I like to say that Pittsburgh is the biggest small town in the world. The degrees of separation between any two people, excluding hermits, are ridiculously small. If Kevin Bacon were from Pittsburgh, everyone would have a Kevin Bacon number of 2.. 3 at max.

Anyway, with that in mind, and not to step on anyone's toes, I saw this little gem of a news headline from the P-G:

The Pennsylvania Gaming Control Board released the percentages of ownership for 14 casino applications today, including three competitors for the lone stand-alone casino in Pittsburgh.

It shows that Cleveland-based Forest City Enterprises owns 75 percent of a group seeking a casino license for Station Square, but other prominent Pittsburghers, including ex-Steeler Franco Harris, own the rest.

Mr. Harris has 4 percent of Station Square Gaming, the group seeking the license, with local businessmen William Lieberman and Charles Zappala owning 9 percent each. Prominent lawyer Glen Mahone, chairman of the Allegheny County Airport Authority, and Yvonne Cook, an aide to former county Executive Jim Roddey, are down for 2 percent and 1 percent respectively.

Those of you with a memory greater than a gold fish (three seconds) will remember that those of you with a memory greater than a gold fish (three seconds) will remember that those of you with a memory greater than a gold fish (three seconds) will remember that those of you with a memory greater than a gold fish (three seconds) will remember this article from the P-G not too long ago:

Each of the executives [nonappointed business figures with close ties to Mr. O'Connor's inner circle] are connected in varying ways, the most prominent being their joint participation in a slot casino bid from Forest City Enterprises and Harrah's Entertainment, the group hoping to get a license for Station Square. They include:

Charles Zappala, who works for Downtown-based venture capital firm G&Z Investments and co-founder of RRZ Public Markets, a municipal bond underwriter bought by JP Morgan in 2003. A donor to the O'Connor campaign last year, Mr. Zappala is a local partner in the Harrah's bid. His nephew, Greg Zappala, helped the city refinance $243 million in debt in May.

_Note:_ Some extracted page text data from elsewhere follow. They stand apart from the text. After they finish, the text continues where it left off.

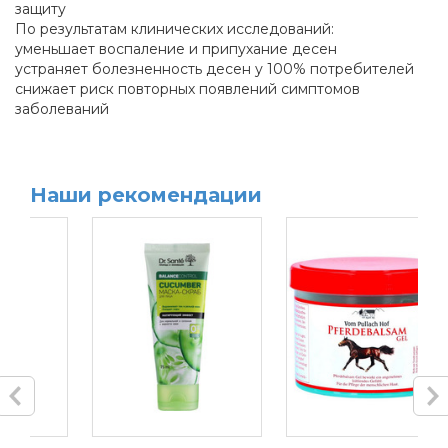
защиту
По результатам клинических исследований:
уменьшает воспаление и припухание десен
устраняет болезненность десен у 100% потребителей
снижает риск повторных появлений симптомов
заболеваний
Наши рекомендации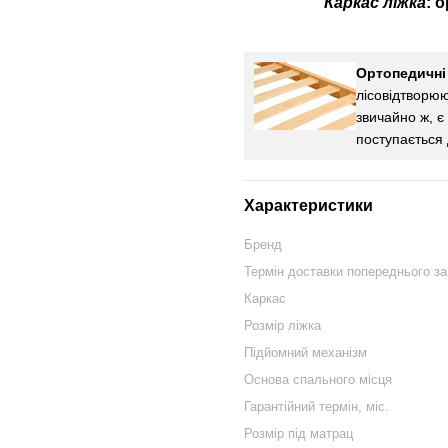
Каркас
ліжка
: 
О
ртопедичні
лісовідтворю
звичайно ж, є
поступається 
Характеристики
Бренд
Термін доставки попереднього з
Каркас
Розмір ліжка
Підйомний механізм
Основа спального місця
Гарантійний термін, міс.
Розмір під матрац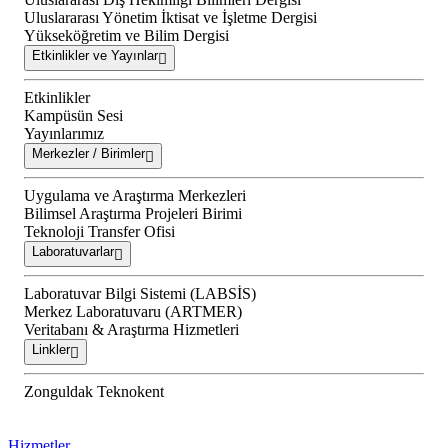
Uluslararası Yönetim İktisat ve İşletme Dergisi
Yükseköğretim ve Bilim Dergisi
Etkinlikler ve Yayınlar
Etkinlikler
Kampüsün Sesi
Yayınlarımız
Merkezler / Birimler
Uygulama ve Araştırma Merkezleri
Bilimsel Araştırma Projeleri Birimi
Teknoloji Transfer Ofisi
Laboratuvarlar
Laboratuvar Bilgi Sistemi (LABSİS)
Merkez Laboratuvaru (ARTMER)
Veritabanı & Araştırma Hizmetleri
Linkler
Zonguldak Teknokent
Hizmetler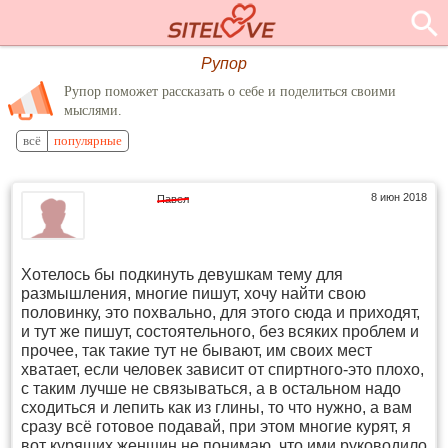
Рупор
Рупор поможет рассказать о себе и поделиться своими
мыслями.
всё
популярные
8 июн 2018
Павел
Хотелось бы подкинуть девушкам тему для
размышления, многие пишут, хочу найти свою
половинку, это похвально, для этого сюда и приходят,
и тут же пишут, состоятельного, без всяких проблем и
прочее, так такие тут не бывают, им своих мест
хватает, если человек зависит от спиртного-это плохо,
с таким лучше не связываться, а в остальном надо
сходиться и лепить как из глины, то что нужно, а вам
сразу всё готовое подавай, при этом многие курят, я
вот курящих женщин не понимаю, что ими руководило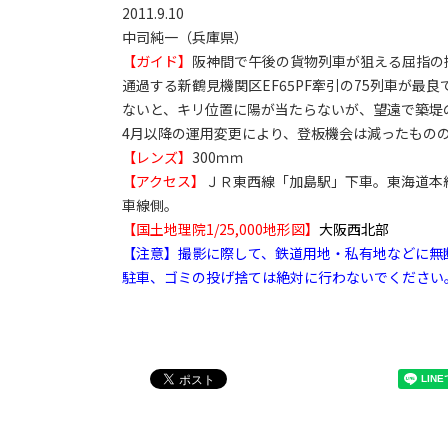
2011.9.10
中司純一（兵庫県）
【ガイド】
阪神間で午後の貨物列車が狙える屈指の撮
通過する新鶴見機関区EF65PF牽引の75列車が
ないと、キリ位置に陽が当たらないが、望遠で築堤
4月以降の運用変更により、登板機会は減ったもの
【レンズ】
300ｍｍ
【アクセス】
ＪＲ東西線「加島駅」下車。東海道本
車線側。
【国土地理院1/25,000地形図】
大阪西北部
【注意】撮影に際して、鉄道用地・私有地などに無
駐車、ゴミの投げ捨ては絶対に行わないでください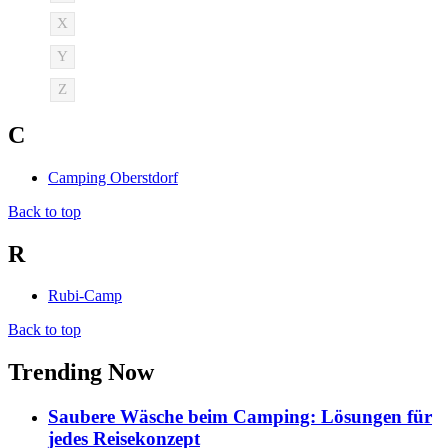
X
Y
Z
C
Camping Oberstdorf
Back to top
R
Rubi-Camp
Back to top
Trending Now
Saubere Wäsche beim Camping: Lösungen für
jedes Reisekonzept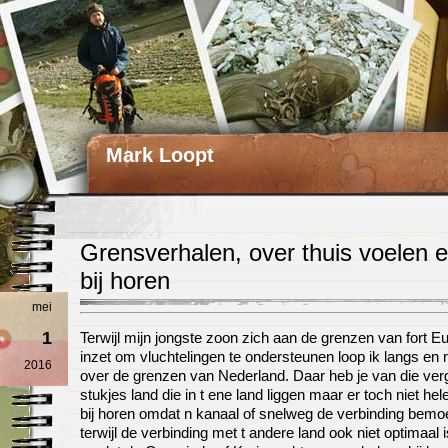
Mark Loopt
Grensverhalen, over thuis voelen e
bij horen
mei
1
Terwijl mijn jongste zoon zich aan de grenzen van fort E
inzet om vluchtelingen te ondersteunen loop ik langs en 
2016
over de grenzen van Nederland. Daar heb je van die ver
stukjes land die in t ene land liggen maar er toch niet he
bij horen omdat n kanaal of snelweg de verbinding bemoei
terwijl de verbinding met t andere land ook niet optimaal i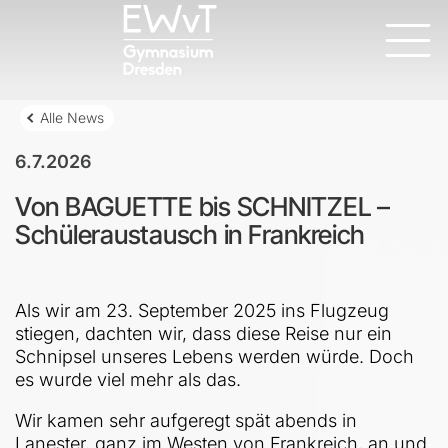
Alle News
6.7.2026
Von BAGUETTE bis SCHNITZEL –
Schüleraustausch in Frankreich
Als wir am 23. September 2025 ins Flugzeug
stiegen, dachten wir, dass diese Reise nur ein
Schnipsel unseres Lebens werden würde. Doch
es wurde viel mehr als das.
Wir kamen sehr aufgeregt spät abends in
Lanester, ganz im Westen von Frankreich, an und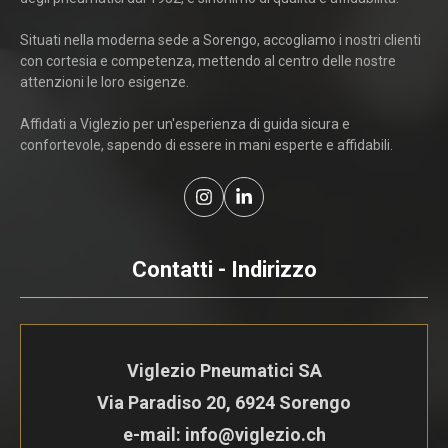
Situati nella moderna sede a Sorengo, accogliamo i nostri clienti
con cortesia e competenza, mettendo al centro delle nostre
attenzioni le loro esigenze.
Affidati a Viglezio per un'esperienza di guida sicura e
confortevole, sapendo di essere in mani esperte e affidabili.
Contatti - Indirizzo
Viglezio Pneumatici SA
Via Paradiso 20, 6924 Sorengo
e-mail: info@viglezio.ch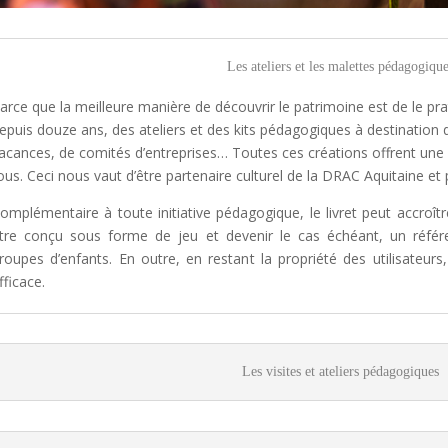
Les ateliers et les malettes pédagogiqu
arce que la meilleure manière de
découvrir le patrimoine est de le pra
epuis douze ans, des ateliers et des kits pédagogiques à destination 
acances, de comités d’entreprises… Toutes ces créations
offrent une
ous
. Ceci nous vaut d’être partenaire culturel de la DRAC Aquitaine et 
omplémentaire à toute initiative pédagogique, le livret peut accroît
tre conçu
sous forme de jeu
et devenir le cas échéant, un réfé
roupes d’enfants. En outre, en restant la propriété des utilisateurs,
fficace.
Les visites et ateliers pédagogiques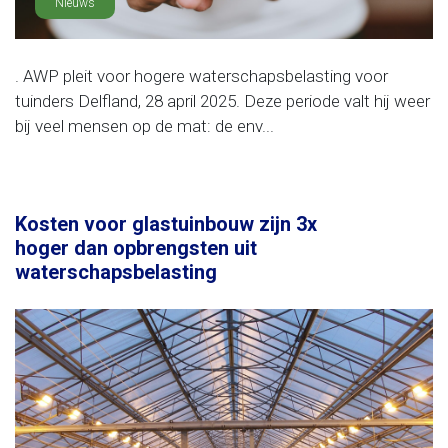
Nieuws
. AWP pleit voor hogere waterschapsbelasting voor
tuinders Delfland, 28 april 2025. Deze periode valt hij weer
bij veel mensen op de mat: de env...
Kosten voor glastuinbouw zijn 3x
hoger dan opbrengsten uit
waterschapsbelasting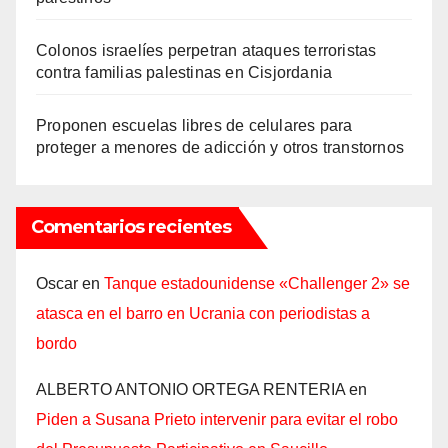
Colonos israelíes perpetran ataques terroristas
contra familias palestinas en Cisjordania
Proponen escuelas libres de celulares para
proteger a menores de adicción y otros transtornos
Comentarios recientes
Oscar
en
Tanque estadounidense «Challenger 2» se
atasca en el barro en Ucrania con periodistas a
bordo
ALBERTO ANTONIO ORTEGA RENTERIA
en
Piden a Susana Prieto intervenir para evitar el robo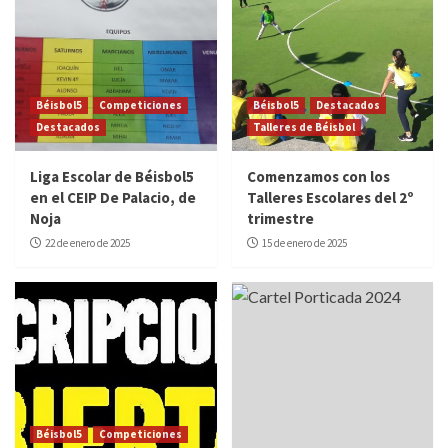
Béisbol5
Competiciones
Béisbol5
Destacados
Destacados
Talleres de Béisbol
Liga Escolar de Béisbol5
Comenzamos con los
en el CEIP De Palacio, de
Talleres Escolares del 2º
Noja
trimestre
22 de enero de 2025
15 de enero de 2025
Béisbol5
Competiciones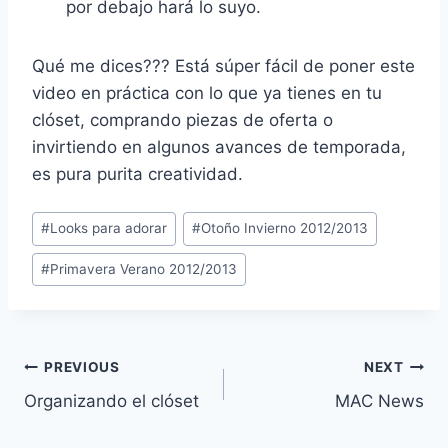
por debajo hará lo suyo.
Qué me dices??? Está súper fácil de poner este
video en práctica con lo que ya tienes en tu
clóset, comprando piezas de oferta o
invirtiendo en algunos avances de temporada,
es pura purita creatividad.
Post
#
Looks para adorar
#
Otoño Invierno 2012/2013
Tags:
#
Primavera Verano 2012/2013
Navegación
PREVIOUS
NEXT
Organizando el clóset
MAC News
de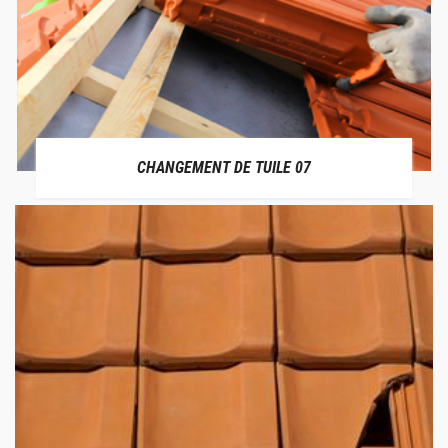
CHANGEMENT DE TUILE 07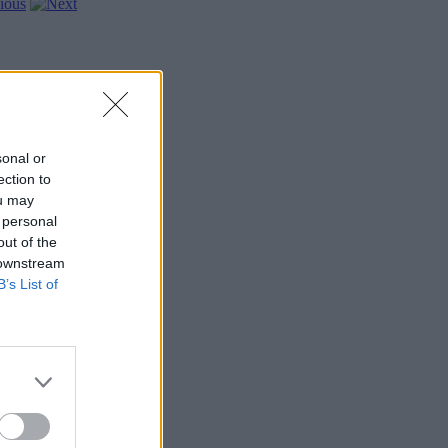
sonal or
ection to
ou may
 personal
out of the
 downstream
B’s List of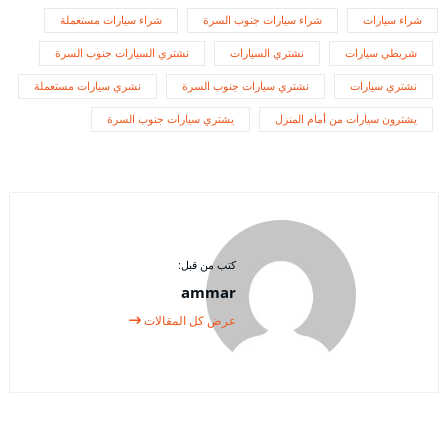
شراء سيارات
شراء سيارات جنوب السرة
شراء سيارات مستعملة
شريطي سيارات
نشتري السيارات
نشتري السيارات جنوب السرة
نشتري سيارات
نشتري سيارات جنوب السرة
نشري سيارات مستعملة
يشترون سيارات من أمام المنزل
يشتري سيارات جنوب السرة
كتب من قبل:
ammar
عرض كل المقالات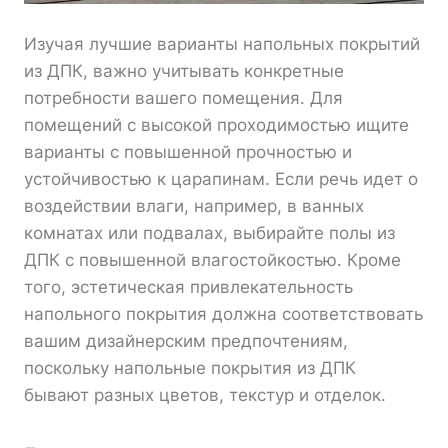
Изучая лучшие варианты напольных покрытий
из ДПК, важно учитывать конкретные
потребности вашего помещения. Для
помещений с высокой проходимостью ищите
варианты с повышенной прочностью и
устойчивостью к царапинам. Если речь идет о
воздействии влаги, например, в ванных
комнатах или подвалах, выбирайте полы из
ДПК с повышенной влагостойкостью. Кроме
того, эстетическая привлекательность
напольного покрытия должна соответствовать
вашим дизайнерским предпочтениям,
поскольку напольные покрытия из ДПК
бывают разных цветов, текстур и отделок.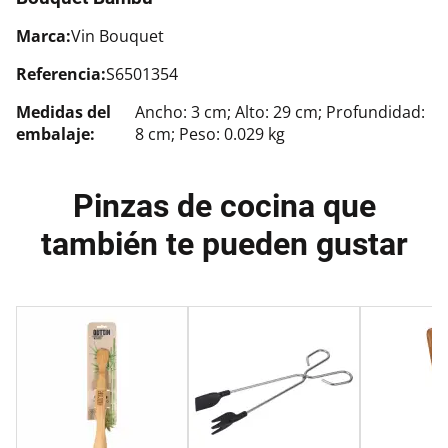
Marca:
Vin Bouquet
Referencia:
S6501354
Medidas del
Ancho: 3 cm; Alto: 29 cm; Profundidad:
embalaje:
8 cm; Peso: 0.029 kg
Pinzas de cocina que
también te pueden gustar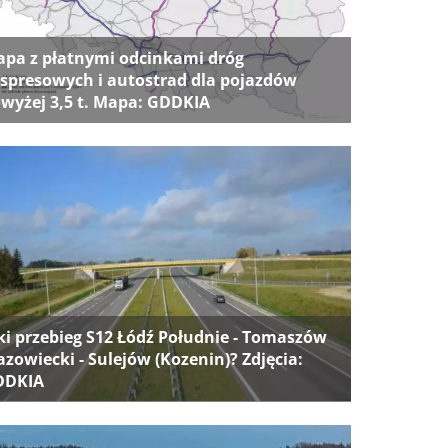
pa z płatnymi odcinkami dróg
spresowych i autostrad dla pojazdów
wyżej 3,5 t. Mapa: GDDKIA
ki przebieg S12 Łódź Południe - Tomaszów
zowiecki - Sulejów (Kozenin)? Zdjęcia:
DDKIA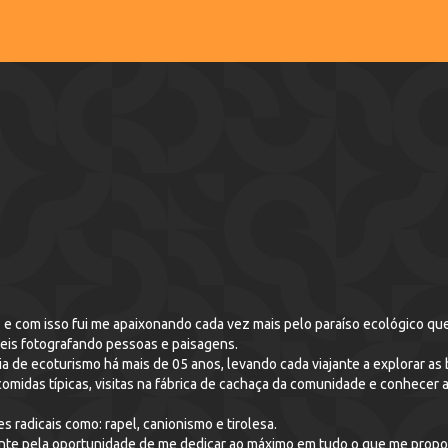
Olá, sou Solange conhecida como S
Sou amante da natureza e gosto de eternizar momentos incríveis fotografando pessoas e paisagens.
nidade e conhecer as diversas
Experiências em atrativos naturais, trekkings, Hikings e esportes radicais como: rapel, canionismo e tirolesa.
ente pela oportunidade de me dedicar ao máximo em tudo o que me propo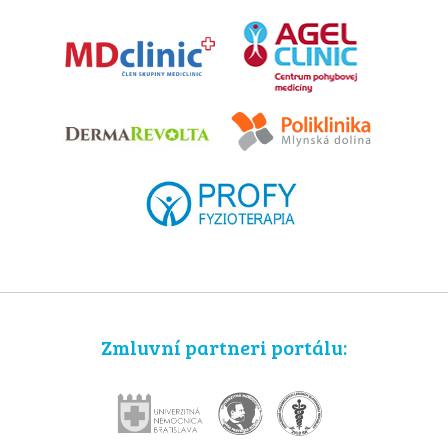
Zmluvní partneri portálu:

Glenn Mahone. A partner at Reed Smith, Mr. Mahone is the solicitor for the Intergovernmental Cooperation Authority, an oversight board created in 2004 by the state Legislature to help Pittsburgh deal with its financial problems. ICA's headquarters is in Reed Smith's Downtown building, on Sixth Avenue. Reed Smith received $60,000 in May for its work assisting the city with the $243 million refinancing. Mr. Mahone also is a local partner in the Forest City/Harrah's casino bid. His law firm gave new deputy mayor Yarone Zober his first job out of law school.

Bill Lieberman. An insurance broker and O'Connor fund-raiser, Mr. Lieberman was chairman of the ICA for parts of 2004 and last year. Mr. Lieberman was part of an effort in March to steer a city health care consulting contract held by Towers Perrin to his former firm, Hilb Rogal & Hobbs, according to the president of Hilb Rogal's Pittsburgh office. (Mr. Lieberman said he did not try to orchestrate a contract switch). A former Hilb Rogal executive, Mr. Lieberman still shares an office with his former firm and collects fees or commission if he brings in new work.

But, of course, this is all old news to us: in a City with Kevin Bacon numbers near zero, it's obvious that such fundraisers turned casino investors would have close ties to the Mayor. Certainly no one would consider such close between old friends to be anything other than above the boards.

Of course, in a City where your SO's plumber's mother is in a church group with your mother, such propinquity is hard to avoid. How else could you explain it?